He offered his belief that it is much easier to find out
something about a person by checking his/her employment history
than it is via doing a criminal history background check.
Number 2101
REPRESENTATIVE GARA asked for clarification:
There's the background check that says whether you
have a prior conviction, right? And ... you don't
need fingerprints for that, is my understanding - you
... deal with the FBI [Federal Bureau of
Investigation], you deal with [the Alaska State
Troopers], we do [what's known as] an [Alaska Public
Safety Information Network (APSIN)] check, right? And
that should come pretty immediately; that should say
whether you have any convictions for anything. ... Am
I right that we require that before we hire anybody?
Am I right about that?
MR. WARWICK indicated that he didn't know.
REPRESENTATIVE GARA continued:
So at a minimum we need to make sure we're doing that,
right? You can't start until we have the results from
your criminal history check. The fingerprinting
check, my understanding is, that helps us determine
whether your fingerprints match any sort of open
criminal investigation: there's been a spree of child
molestations somewhere, you've given your fingerprint
check, and that helps us determine whether you are
actually a suspect in a pending, open case. ...
So I'm looking at this letter from the [Young Men's
Christian Association (YMCA)], and this one talks
about somebody who was [almost] hired who had a
significant criminal conviction history. And I think
that gets resolved as long as we have the [APSIN] and
out-of-state criminal background check before we hire
somebody, and I think a fingerprint check might be a
different issue. I just wanted to bring that [to]
everybody's attention as we ask questions; they're
both important, but that's where my confusion lies.
Number 2014
KEVIN SWEENEY, Special Assistant, Office of the Commissioner,
Department of Education and Early Development (DEED), with
regard to Chair McGuire's concern about the two-month extension,
said that the DEED had the same concern about a bill that was
[introduced] last year. He went on to say:
The way the procedure is now, someone applies for
their certificate and they're given a conditional
[teaching] certificate once we get their application
in and everything's in order, and we send out their
fingerprints to the FBI and the [DPS] here for the
background check.

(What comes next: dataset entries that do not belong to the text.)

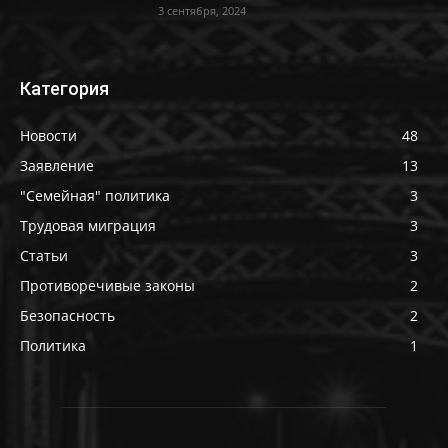
3 сентября, 2024
Категория
Новости
48
Заявление
13
"Семейная" политика
3
Трудовая миграция
3
Статьи
3
Противоречивые законы
2
Безопасность
2
Политика
1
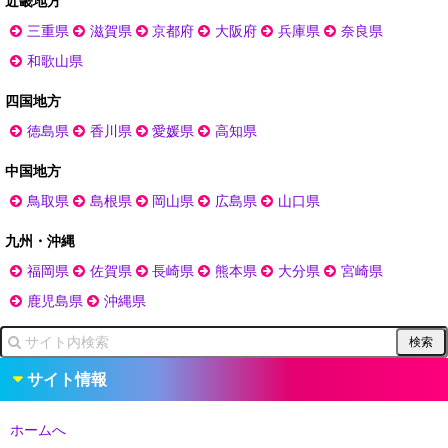
近畿地方
三重県
滋賀県
京都府
大阪府
兵庫県
奈良県
和歌山県
四国地方
徳島県
香川県
愛媛県
高知県
中国地方
鳥取県
島根県
岡山県
広島県
山口県
九州・沖縄
福岡県
佐賀県
長崎県
熊本県
大分県
宮崎県
鹿児島県
沖縄県
サイト情報
ホームへ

There was backlog in the past,
particularly from ... our [DPS], in getting them back
in time, and so we did have a considerable amount of
teachers out there ..., where the three months would
come up, and the way the law is written, they're
technically not allowed in a classroom. I think what
the department then did was reissue them another
conditional certificate, so they were given another
three months extension anyway. I'm fairly certain
that's the case. ...
We had a concern with just ... changing that three
months to five months; what we wanted to do is see
them be more efficient. ... Rather than say there's a
problem out there so let's change it to five months,
let's address the problem and get the results back
quicker so that we know we don't have teachers in
classrooms that have criminal ... history. And at
some point last year, our [DPS] went to a more
automated system, and the case now [is that] we are
getting our history back in, I think, about six to
eight weeks from [the DPS] and even less time from the
FBI.
I know we are getting them back now in an efficient
manner, so that I don't really see us, at least in the
present case, using this [two-month] extension very
often because of the fact that we're getting those
records back. And the way that that's written, we did
have a concern that we wanted to make sure that it was
up to the discretion of the department because of a
backlog at [the DOJ or the DPS], not just an automatic
[two-months] because perhaps somebody waited until the
last minute: they'd been in a classroom for two and a
half months and waited to the last minute to apply.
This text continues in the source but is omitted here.